Enumeration of general planar hypermaps with an alternating boundary

TL;DR

This paper develops a new algebraic approach to enumerate planar hypermaps with an alternating boundary, extending previous work and including models like Ising quadrangulations, revealing new properties.

Contribution

It introduces a novel strategy for deriving algebraic equations for general hypermaps, including those decorated by the Ising model, via elimination of catalytic variables.

Findings

Explicit rational parametrization for Ising quadrangulations.

General properties of constellations do not hold in the broader case.

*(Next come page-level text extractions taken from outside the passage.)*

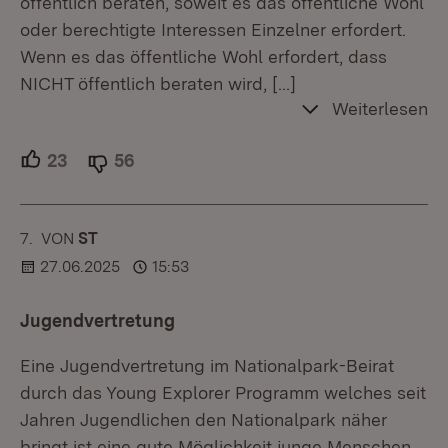
öffentlich beraten, soweit es das öffentliche Wohl
oder berechtigte Interessen Einzelner erfordert.
Wenn es das öffentliche Wohl erfordert, dass
NICHT öffentlich beraten wird,
[…]
Weiterlesen
23
Unterstützer.
56
Ablehner.
7.
KOMMENTAR
VON
:
ST
27.06.2025
15:53
Jugendvertretung
Eine Jugendvertretung im Nationalpark-Beirat
durch das Young Explorer Programm welches seit
Jahren Jugendlichen den Nationalpark näher
bringt ist eine gute Möglichkeit junge Menschen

New algebraic equations for enumeration of hypermaps with alternating boundaries.

Abstract

In this paper, we extend the enumerative study of planar hypermaps with an alternating boundary introduced in an earlier work of Bouttier and the second author. In that article, an explicit rational parametrization was obtained for the associated generating function in the case of m-constellations, using a variant of the kernel method. We develop here a new strategy to obtain an algebraic equation in the general case, which includes maps decorated by the Ising model, through a classical many-to-one correspondence. One of the main steps of our strategy is the simultaneous elimination of two catalytic variables. We then apply this strategy to the case of Ising quadrangulations, where we obtain an explicit rational parametrization. As a consequence, we show that some notable properties of the constellations case are no longer satisfied in general.